The stock is down around 6% on Tuesday, trading at $30.42, and has dropped nearly 24% over the past week. The sharp decline follows an initial surge after the company raised $425 million in its IPO, pricing shares at $28 and valuing the firm at $3.3 billion before trading began.

On its first day, GEMI spiked to $45.89 before closing at $32 — a 14% premium to its offer price. But since hitting that high, shares have plunged more than 34%, erasing most of the early enthusiasm from public market investors.

The broader crypto equity market has remained more stable. Coinbase (COIN), the largest U.S. crypto exchange, is flat over the past week. Robinhood (HOOD), which derives part of its revenue from crypto, is down 3%. Token issuer Circle (CRCL), on the other hand, is up 13% over the same period.

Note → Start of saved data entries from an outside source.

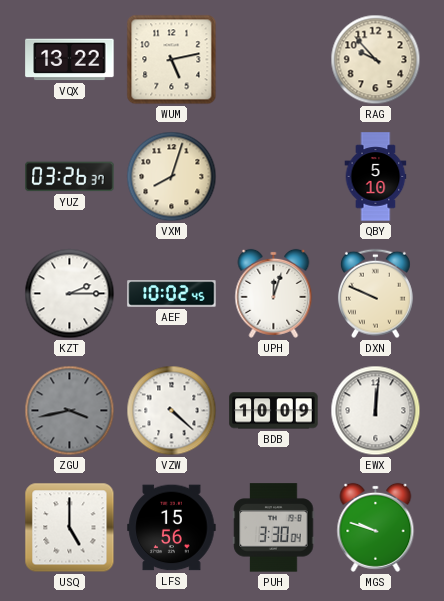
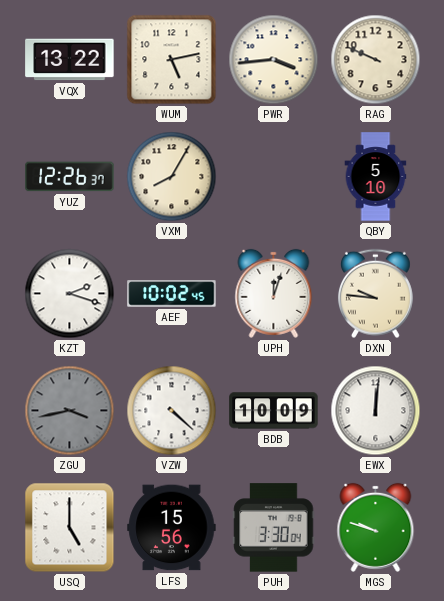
PWR: none -> 3:44
RAG: 9:53 -> 9:49
YUZ: 03:26 -> 12:26
VXM: 8:03 -> 8:05
KZT: 2:15 -> 2:18
DXN: 9:49 -> 9:46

Part of the pressure on Gemini’s stock may stem from its financials. The company posted a $283 million net loss in the first half of 2025, following a $159 million loss in all of 2024. Despite raising fresh capital, the numbers suggest the business is still far from turning a profit.

Compass Point analyst Ed Engel noted that GEMI is currently trading at 26 times its annualized first-half revenue. That multiple — often used to gauge whether a stock is expensive — means investors are paying 26 dollars for every dollar the company is expected to generate in sales this year. For a loss-making company in a volatile sector, that’s a steep price, and could be fueling investor skepticism.